Pembe Hayat’tan Buse Kılıçkaya da hareketlerinin başlangıç aşamasında STK’lar ve kadınlarla yan yana gelirken çok heyecanlandıklarını, kadın eksenli politikalarını güçlendirmeye özen gösterdiklerini, Eryaman türünde eylemleri travesti ve transseksüellere yönelik şiddetle mücadeleyi bütün kadınların sahipleneceği eylemler haline getirmeyi düşündüklerini, medyadaki önyargıları kırmayı hedeflediklerini ve kadınlara dokunmadan özgürleşemeyeceklerini anladıklarını belirtti. ‘Ama feminist hareketin bir eksiği var: Biz birden fazla kadınlığı yaşıyoruz. Birden çok kadını içimizde barındırıyoruz‘ diyerek kadınlığın biyolojik olmadığı vurgusunu da yapan Kılıçkaya, feminist hareketin neresinde durduklarını kendi içlerinde sorguladıklarını, ancak birlikte, karşılıklı anlama çabası içinde dönüşüp değişebileceklerini ve ‘sadece geceleri senindir’ diyen sistemin dayatmalarını da feminizmi öğrenerek aşacaklarını dile getirdi.

‘Eşcinseller kendi sözlerini üretemeyince sözü homofobikler üretiyor’

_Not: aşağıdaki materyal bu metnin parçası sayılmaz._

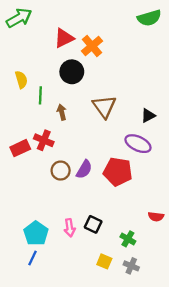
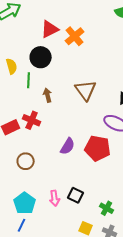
black circle: (72, 72) -> (41, 57), moved
brown circle: (61, 171) -> (26, 161), moved

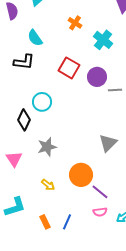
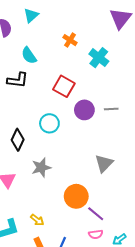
purple circle: (97, 77) -> (84, 110), moved
cyan circle: (42, 102) -> (49, 123), moved
yellow arrow: (48, 185) -> (37, 220), moved

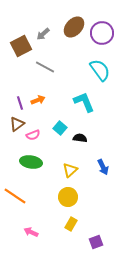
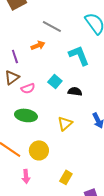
gray line: (45, 67) -> (52, 26), moved
orange arrow: (38, 100) -> (38, 45), moved
yellow circle: (68, 197) -> (39, 150), moved
pink arrow: (31, 232) -> (26, 176), moved, turned -120

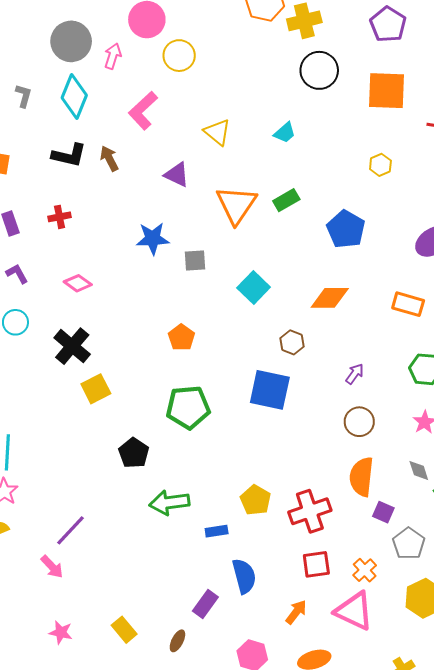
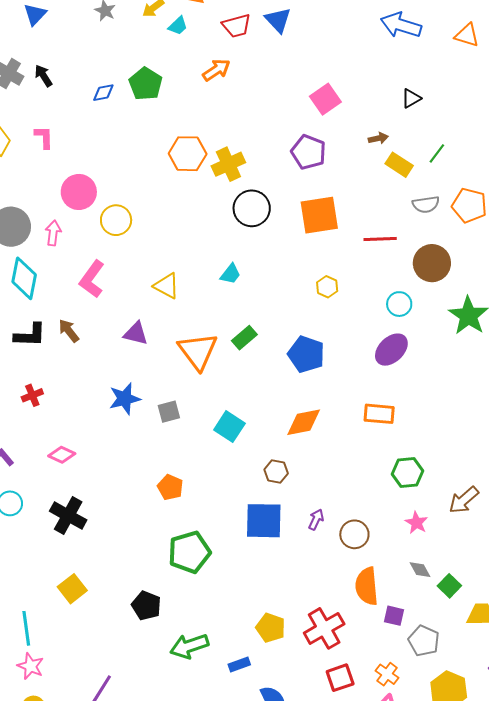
purple arrow: (355, 374) -> (316, 519), moved
yellow square: (96, 389) -> (72, 589), moved

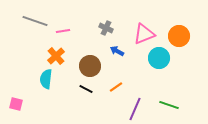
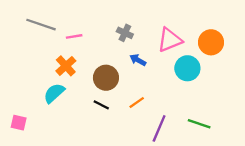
cyan semicircle: (46, 79) -> (54, 93), turned 42

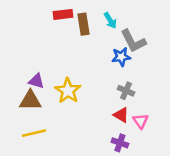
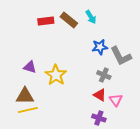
red rectangle: (63, 14) -> (46, 21), moved
brown rectangle: (84, 24) -> (69, 20), turned -42
gray L-shape: (133, 41) -> (121, 56), moved
brown triangle: (30, 100) -> (25, 96), moved

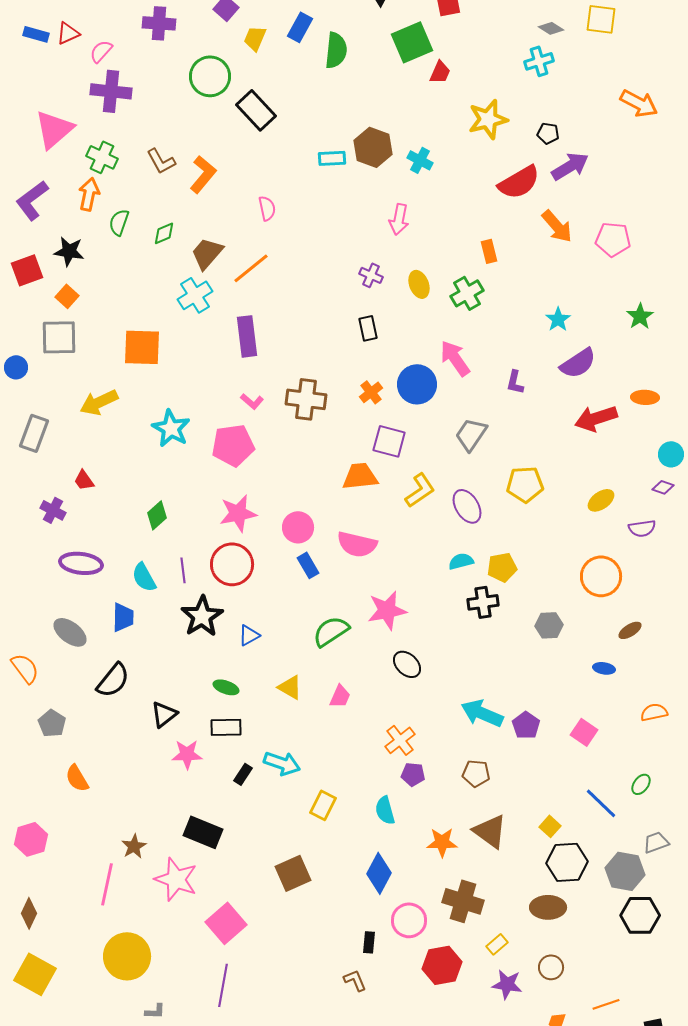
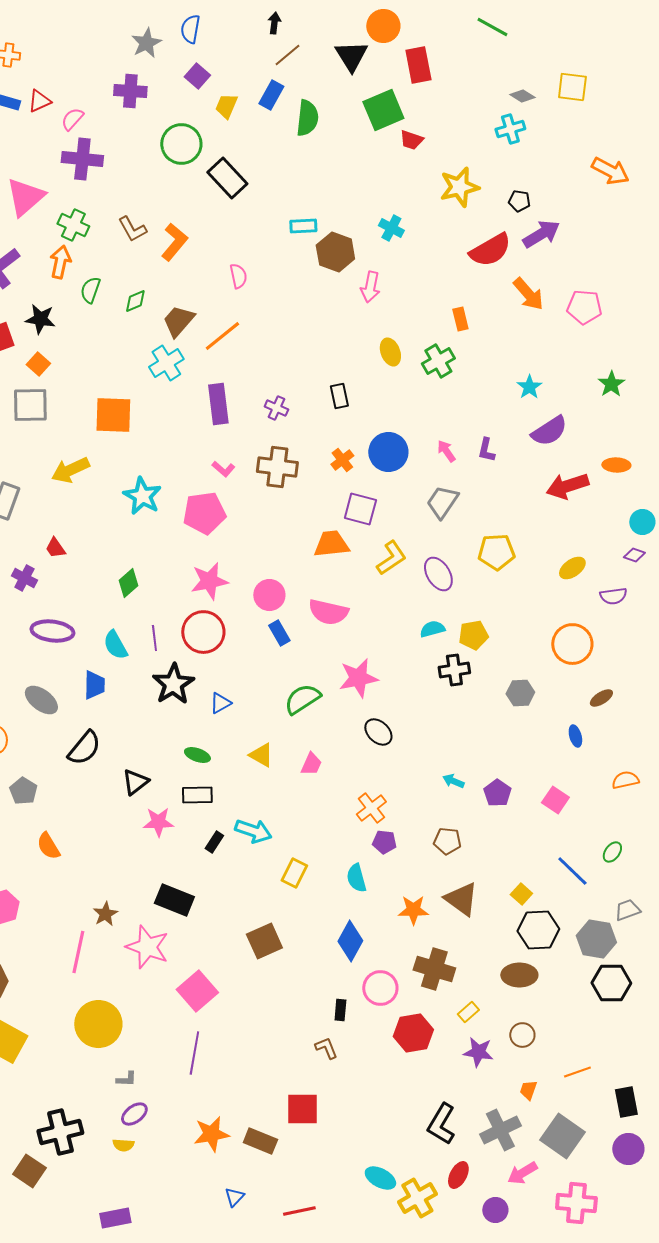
red trapezoid: (440, 72) -> (411, 140), turned 85
brown hexagon: (373, 147) -> (335, 252), moved
purple cross: (371, 275) -> (276, 408), moved
pink arrow: (455, 358) -> (446, 451), moved, size x0.6
blue ellipse: (604, 668) -> (575, 736), turned 65
cyan arrow: (482, 713) -> (453, 781), size x0.5

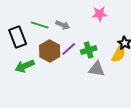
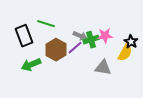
pink star: (100, 14) -> (105, 36), moved
gray arrow: (63, 25) -> (80, 36), moved
green cross: (89, 50) -> (91, 40), moved

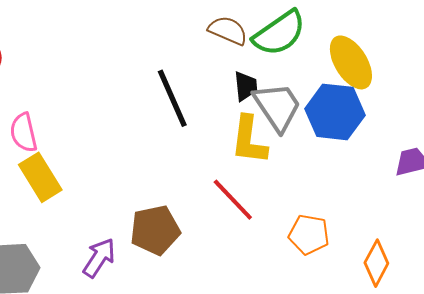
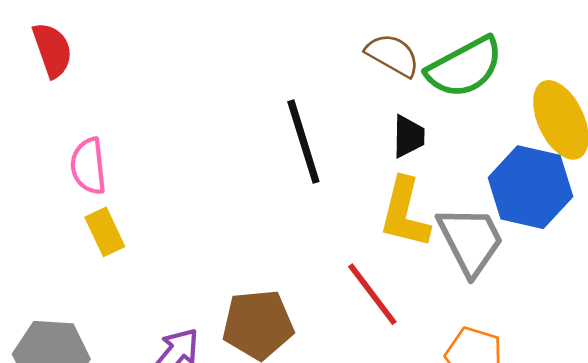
gray trapezoid: (277, 107) -> (471, 240), moved
yellow rectangle: (40, 177) -> (105, 232), size x0.7

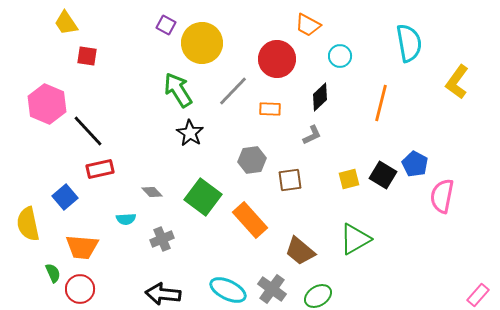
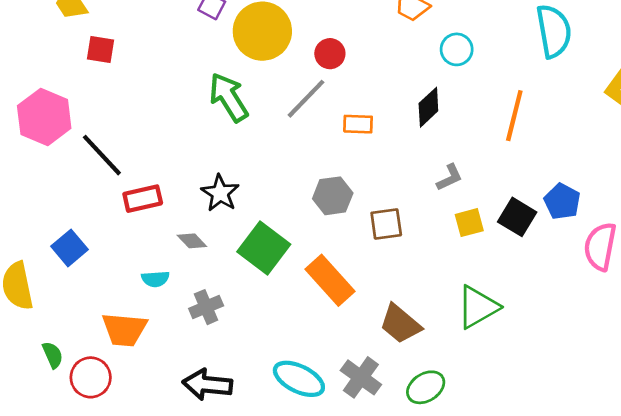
red circle: (277, 59) -> (330, 54), moved, size x0.6
black star: (190, 133) -> (220, 193), moved
gray L-shape: (312, 135) -> (450, 178), moved
red rectangle: (100, 169) -> (143, 199), moved
orange trapezoid: (82, 247) -> (124, 330), moved

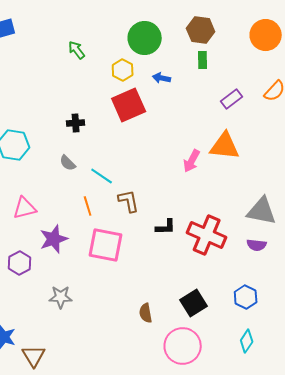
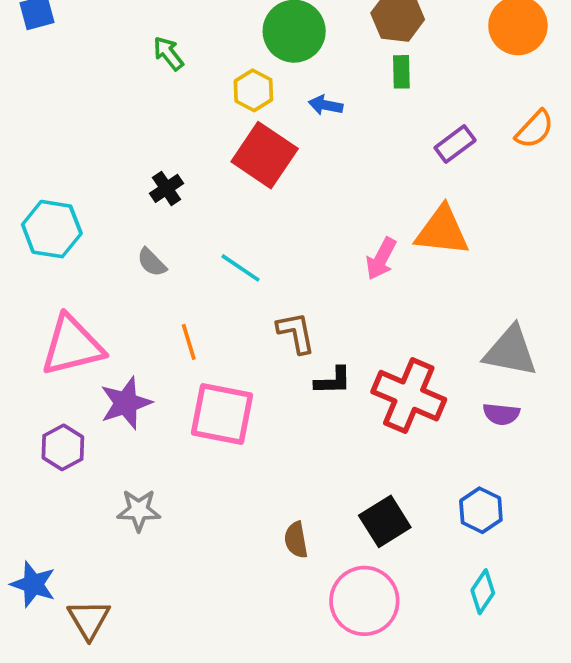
red square: (129, 105) -> (265, 155), turned -32
black cross: (76, 123) -> (166, 188), turned -30
cyan line: (102, 176) -> (240, 268), moved
brown L-shape: (129, 201) -> (296, 333), moved
pink triangle: (25, 208) -> (72, 346), size x1.5

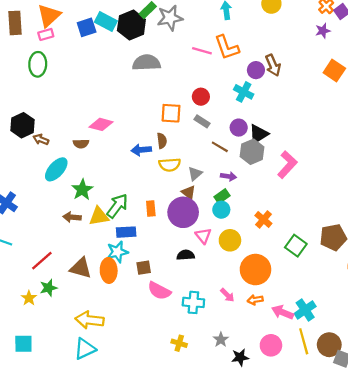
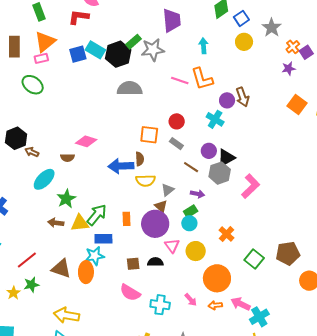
green ellipse: (38, 64) -> (33, 85), turned -60
blue arrow: (141, 150) -> (121, 166), size x1.4
brown square: (144, 268) -> (133, 264), moved
pink arrow: (283, 312) -> (241, 304), moved

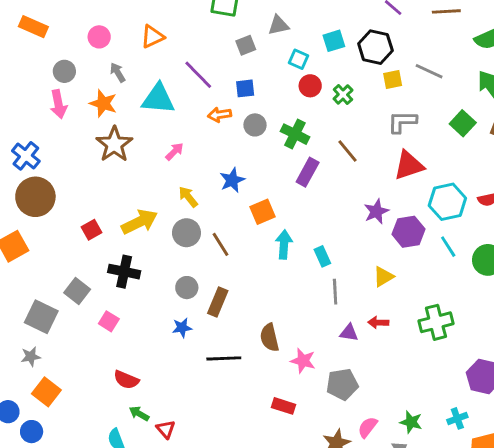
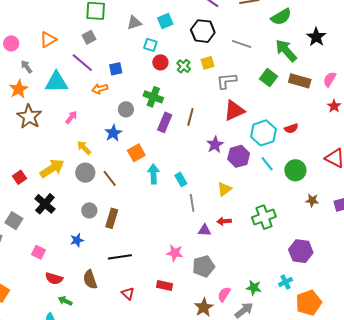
cyan square: (334, 41) -> (165, 21), moved
gray square: (246, 45) -> (89, 37), moved
yellow square: (393, 80) -> (208, 63), moved
orange star: (103, 103) -> (19, 89), turned 30
gray circle: (255, 125) -> (126, 109), moved
brown line: (347, 151) -> (190, 117), moved, turned 60
black cross: (124, 272) -> (45, 204), turned 35
pink square: (109, 321) -> (39, 252), moved
blue star: (182, 328) -> (77, 240), moved
brown semicircle: (269, 338) -> (90, 280), moved
red triangle: (166, 429) -> (128, 294), moved

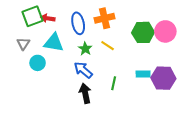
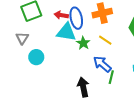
red arrow: (48, 18) -> (61, 15), moved
cyan triangle: (54, 43) -> (66, 32), moved
blue arrow: (83, 70) -> (102, 64), moved

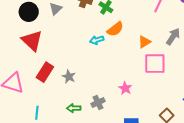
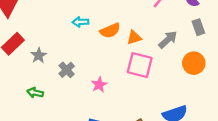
orange semicircle: (115, 29) -> (110, 31), moved
gray cross: (98, 102) -> (67, 70), moved, turned -32

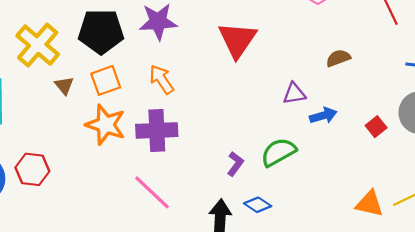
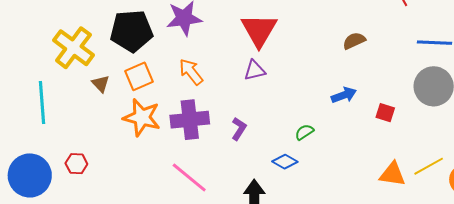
purple triangle: (294, 94) -> (255, 70), moved
red square: (376, 127) -> (385, 113), moved, turned -30
green semicircle: (278, 152) -> (304, 132), size x0.6
purple L-shape: (235, 164) -> (239, 129), moved
red hexagon: (32, 169) -> (76, 164), size x0.7
blue diamond: (258, 205) -> (285, 162), moved

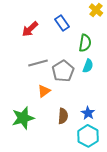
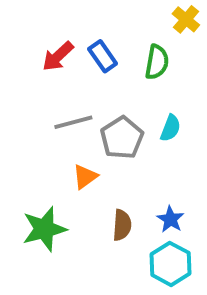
blue rectangle: (62, 23) -> (103, 56), moved
green semicircle: (85, 43) -> (157, 62), moved

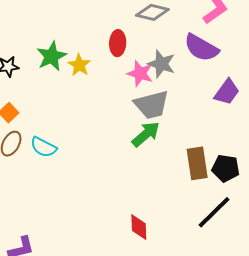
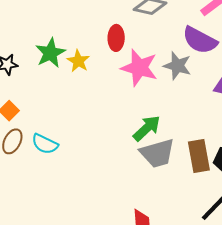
gray star: (161, 64) -> (177, 66), moved
pink star: (140, 73) -> (139, 68), size x1.4
gray trapezoid: (152, 105) -> (157, 153), moved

Kaos GL’den Yasemin Öz, eşcinsellerin seslerini duyurabilmek için çıkardıkları Kaos GL dergisinin doğumundan bugünlere uzanan süreci kısaca özetledi ve ‘Eşcinseller kendi sözlerini üretemeyince sözü homofobikler üretiyor’ diyerek, medyanın eşcinsellere son derece olumsuz şekilde yer verişine, ‘Biz yaşamın içindeyiz, bunun böyle olmadığını biliyoruz. Sıradanız ama tek tek ötekileştiriliyoruz’ cümlesi ile tepki gösterdi. Ataerkillik karşıtlığından hareketle her zaman feminizm ile kadın hareketini yanlarında gördüklerini ve birlikte yol aldıklarını söyleyen Öz, başlangıçta ilişkiler zayıf olsa da, özellikle travesti ve transseksüellere önyargılı davranılsa da zamanla Ankara yerelinde yakınlaşmanın ve dokunmanın gerçekleştiğini, ama ortaklığa dönüşemediğini, birlikte politikalar üretmek noktasında farklılaşıldığını kaydetti.